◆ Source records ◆
%%

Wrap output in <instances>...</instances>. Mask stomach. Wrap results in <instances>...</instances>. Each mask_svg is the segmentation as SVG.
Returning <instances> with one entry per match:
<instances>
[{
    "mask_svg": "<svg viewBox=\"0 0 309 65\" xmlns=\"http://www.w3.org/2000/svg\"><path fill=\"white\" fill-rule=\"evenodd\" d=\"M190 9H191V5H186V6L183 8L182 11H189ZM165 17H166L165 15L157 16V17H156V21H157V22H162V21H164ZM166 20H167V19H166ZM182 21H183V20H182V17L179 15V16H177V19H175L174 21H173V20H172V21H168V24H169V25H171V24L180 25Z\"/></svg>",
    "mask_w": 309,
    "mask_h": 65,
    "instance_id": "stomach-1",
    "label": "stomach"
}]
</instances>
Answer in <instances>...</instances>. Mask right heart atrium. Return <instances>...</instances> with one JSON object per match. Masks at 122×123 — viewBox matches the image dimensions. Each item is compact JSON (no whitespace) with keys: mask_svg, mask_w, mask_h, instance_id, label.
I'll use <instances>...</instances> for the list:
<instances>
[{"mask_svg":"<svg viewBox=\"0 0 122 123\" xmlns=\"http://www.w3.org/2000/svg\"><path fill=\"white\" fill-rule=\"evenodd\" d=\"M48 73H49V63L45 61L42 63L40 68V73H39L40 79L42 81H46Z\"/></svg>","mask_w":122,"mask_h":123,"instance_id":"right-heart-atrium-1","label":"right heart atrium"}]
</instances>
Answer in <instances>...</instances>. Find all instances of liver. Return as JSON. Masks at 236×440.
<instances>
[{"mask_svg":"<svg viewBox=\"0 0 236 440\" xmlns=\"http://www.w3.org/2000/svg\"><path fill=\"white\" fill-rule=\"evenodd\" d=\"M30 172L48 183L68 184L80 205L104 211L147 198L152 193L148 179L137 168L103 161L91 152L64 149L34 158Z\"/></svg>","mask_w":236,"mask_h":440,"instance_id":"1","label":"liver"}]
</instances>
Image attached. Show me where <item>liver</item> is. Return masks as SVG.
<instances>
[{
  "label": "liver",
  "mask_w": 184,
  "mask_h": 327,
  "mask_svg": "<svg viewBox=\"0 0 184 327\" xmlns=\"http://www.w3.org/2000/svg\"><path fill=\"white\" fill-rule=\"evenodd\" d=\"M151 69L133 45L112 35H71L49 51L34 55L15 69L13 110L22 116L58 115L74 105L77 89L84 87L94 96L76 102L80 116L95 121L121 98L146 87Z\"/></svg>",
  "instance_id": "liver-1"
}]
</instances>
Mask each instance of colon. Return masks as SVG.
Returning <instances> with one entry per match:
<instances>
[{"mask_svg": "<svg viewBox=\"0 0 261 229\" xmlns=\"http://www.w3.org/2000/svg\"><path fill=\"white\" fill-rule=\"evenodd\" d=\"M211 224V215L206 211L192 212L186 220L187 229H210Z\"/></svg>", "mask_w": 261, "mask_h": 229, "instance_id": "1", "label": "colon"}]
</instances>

%%

◆ EXERCISE DESCRIPTION ◆
Copy every line above without changes.

◆ RESPONSE ◆
Wrap output in <instances>...</instances>. Mask stomach. Wrap results in <instances>...</instances>. Each mask_svg is the segmentation as SVG.
Returning <instances> with one entry per match:
<instances>
[{
    "mask_svg": "<svg viewBox=\"0 0 309 65\" xmlns=\"http://www.w3.org/2000/svg\"><path fill=\"white\" fill-rule=\"evenodd\" d=\"M190 9H191V5H186V6L183 8L182 11H189ZM165 17H166L165 15L157 16V17H156V21H157V22H162V21H164ZM166 20H167V19H166ZM182 21H183V20H182V17L179 15V16H177V19H175L174 21H173V20H172V21H168V24H169V25H171V24L180 25Z\"/></svg>",
    "mask_w": 309,
    "mask_h": 65,
    "instance_id": "stomach-1",
    "label": "stomach"
}]
</instances>
Answer in <instances>...</instances>. Mask right heart atrium. Return <instances>...</instances> with one JSON object per match. Masks at 122×123 — viewBox matches the image dimensions. Each item is compact JSON (no whitespace) with keys: mask_svg, mask_w, mask_h, instance_id, label.
I'll use <instances>...</instances> for the list:
<instances>
[{"mask_svg":"<svg viewBox=\"0 0 122 123\" xmlns=\"http://www.w3.org/2000/svg\"><path fill=\"white\" fill-rule=\"evenodd\" d=\"M48 73H49V63L45 61L42 63L40 68V73H39L40 79L42 81H46Z\"/></svg>","mask_w":122,"mask_h":123,"instance_id":"right-heart-atrium-1","label":"right heart atrium"}]
</instances>
Answer in <instances>...</instances>. Find all instances of liver. Return as JSON. Masks at 236×440.
<instances>
[{"mask_svg":"<svg viewBox=\"0 0 236 440\" xmlns=\"http://www.w3.org/2000/svg\"><path fill=\"white\" fill-rule=\"evenodd\" d=\"M30 172L48 183L68 184L80 205L104 211L147 198L152 193L148 179L137 168L103 161L91 152L64 149L34 158Z\"/></svg>","mask_w":236,"mask_h":440,"instance_id":"1","label":"liver"}]
</instances>
Image attached. Show me where <item>liver</item> is. Return masks as SVG.
<instances>
[{
  "label": "liver",
  "mask_w": 184,
  "mask_h": 327,
  "mask_svg": "<svg viewBox=\"0 0 184 327\" xmlns=\"http://www.w3.org/2000/svg\"><path fill=\"white\" fill-rule=\"evenodd\" d=\"M151 69L133 45L112 35H71L49 51L34 55L15 69L13 110L22 116L58 115L74 105L77 89L84 87L94 96L76 102L80 116L95 121L121 98L146 87Z\"/></svg>",
  "instance_id": "liver-1"
}]
</instances>
Mask each instance of colon. Return masks as SVG.
Returning <instances> with one entry per match:
<instances>
[{"mask_svg": "<svg viewBox=\"0 0 261 229\" xmlns=\"http://www.w3.org/2000/svg\"><path fill=\"white\" fill-rule=\"evenodd\" d=\"M211 224V215L206 211L192 212L186 220L187 229H210Z\"/></svg>", "mask_w": 261, "mask_h": 229, "instance_id": "1", "label": "colon"}]
</instances>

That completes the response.